A new version of gene.iobio is up, and this one has a really big feature addition that is really powerful. This update will help identify possible false negative calls due to data insufficiency, and is extremely important in any diagnostic analysis.

Updates to the user interface

The best way to see the power of this update is through an example, so we will use the demo dataset so that you can follow along. Imagine that we have a patient suffering from autoimmune polyendocrinopathy-candidiasis-ectodermal dystrophy (APECED). We know that mutations in the AIRE gene can be associated with this disorder, so we are using gene.iobio to check for any mutations. The dataset we are looking at is modified public data, not a real patient, but in this example, we see no variants in the AIRE gene that stand out as interesting (e.g. no annotations suggesting likely pathogenicity). We might be tempted to move on and look at other genes, but before we do, let’s take a closer look at the coverage for the proband.

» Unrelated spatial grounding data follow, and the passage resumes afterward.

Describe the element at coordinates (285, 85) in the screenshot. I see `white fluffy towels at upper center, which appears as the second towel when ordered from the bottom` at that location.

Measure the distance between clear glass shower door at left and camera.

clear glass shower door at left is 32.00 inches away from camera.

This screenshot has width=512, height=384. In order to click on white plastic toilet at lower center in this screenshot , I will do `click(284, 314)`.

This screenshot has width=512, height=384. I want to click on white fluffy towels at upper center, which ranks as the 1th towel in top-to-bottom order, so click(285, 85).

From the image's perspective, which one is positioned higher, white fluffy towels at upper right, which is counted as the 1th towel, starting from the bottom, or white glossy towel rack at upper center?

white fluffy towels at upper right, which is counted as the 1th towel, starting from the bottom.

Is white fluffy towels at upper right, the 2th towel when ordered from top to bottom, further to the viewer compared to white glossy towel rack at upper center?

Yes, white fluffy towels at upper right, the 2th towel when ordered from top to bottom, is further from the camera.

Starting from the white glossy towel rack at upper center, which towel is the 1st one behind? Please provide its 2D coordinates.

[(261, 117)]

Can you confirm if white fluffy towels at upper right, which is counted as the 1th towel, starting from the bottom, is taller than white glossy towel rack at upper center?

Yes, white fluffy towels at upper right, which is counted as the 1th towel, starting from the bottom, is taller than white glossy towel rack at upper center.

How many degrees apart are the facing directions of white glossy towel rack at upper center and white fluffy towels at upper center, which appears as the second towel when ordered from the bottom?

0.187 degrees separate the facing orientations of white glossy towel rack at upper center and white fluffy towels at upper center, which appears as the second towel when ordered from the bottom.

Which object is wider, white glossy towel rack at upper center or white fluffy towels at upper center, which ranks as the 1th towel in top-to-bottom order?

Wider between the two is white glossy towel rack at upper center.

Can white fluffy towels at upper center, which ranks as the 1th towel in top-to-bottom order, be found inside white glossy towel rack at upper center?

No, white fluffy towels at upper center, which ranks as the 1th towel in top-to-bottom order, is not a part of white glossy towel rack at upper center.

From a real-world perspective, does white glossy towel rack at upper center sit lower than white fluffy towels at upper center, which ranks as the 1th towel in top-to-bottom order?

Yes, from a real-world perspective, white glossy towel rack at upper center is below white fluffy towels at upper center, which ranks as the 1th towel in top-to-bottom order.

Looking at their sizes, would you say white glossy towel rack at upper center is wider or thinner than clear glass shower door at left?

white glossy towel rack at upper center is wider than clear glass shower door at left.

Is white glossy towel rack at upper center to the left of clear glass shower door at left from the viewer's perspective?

The coverage track shows how the coverage varies across the gene for each sample. We can see that this is exome sequencing as we only see coverage across the exons, and nothing in the intronic regions. One thing stands out for the proband though. Exon 3 appears coloured in red in the gene model, and has a warning symbol to alert you to the fact that the coverage in this exon fails the default parameters for defining a “passing” exon. Hovering over the exon shows the coverage metrics (mean, median, min, max, etc.) for the exon, as well as which metrics “fail”. In this case, the exon has been completely skipped, so there is zero coverage across the whole exon. This means that no variant caller would be able to identify mutations in this exon, as there is no data - but they would not alert the user to the potential problem. We can see that both parents are hets for a likely pathogenic variant in this exon, so it is possible the child has inherited two bad copies of this gene; but we would never know! In this case, it would be important to resequence this gene in the proband and look for this variant.

Filtering metrics

There are a number of different metrics that are tested to determine if an exon "fails". The user can set the cutoffs for these metrics in the filter panel (5). The values that can be set are:

mean: By default, the mean coverage in an exon must be greater than 30 to pass.
median: By default, the median coverage in an exon must be greater than 30 to pass.
min: By default, the minimum observed coverage in an exon must be greater than 10. It is certainly possible that an exon has adequate median coverage, but one, or a handful, of nucleotides have very low coverage.

Filtering genes on coverage

It is really important to visualize the coverage problems when looking at a gene, but we need to be sure that you look at all genes that harbour coverage problems. Gene.iobio helps you do this. Again using the demo dataset, we will demonstrate how. Once we open the demo data, we select “Analyze all genes”. In a few seconds, all the gene badges at the top of the page show a summary of each gene.

Both AIRE and PDHA1 badges include a glyph indicating coverage problems (), so we know we need to take a look at them. If the gene list is large, rather than looking through all these gene badges, we can apply a filter to identify genes harbouring coverage problems. To do this, we select the “Filter” option (1 in the above figure), and from the side panel, click the “Insufficient coverage in exons” button (2).

The summary (3) shows us that two genes fail this filter, and the gene badges are now sorted to put these genes first (4). In this case, the PDHA1 and AIRE genes are shown first, with the other genes fading into the background. Now we can look at each of these genes in turn to identify what the problems are, and if we think they are a genuine problem that we need to take action on.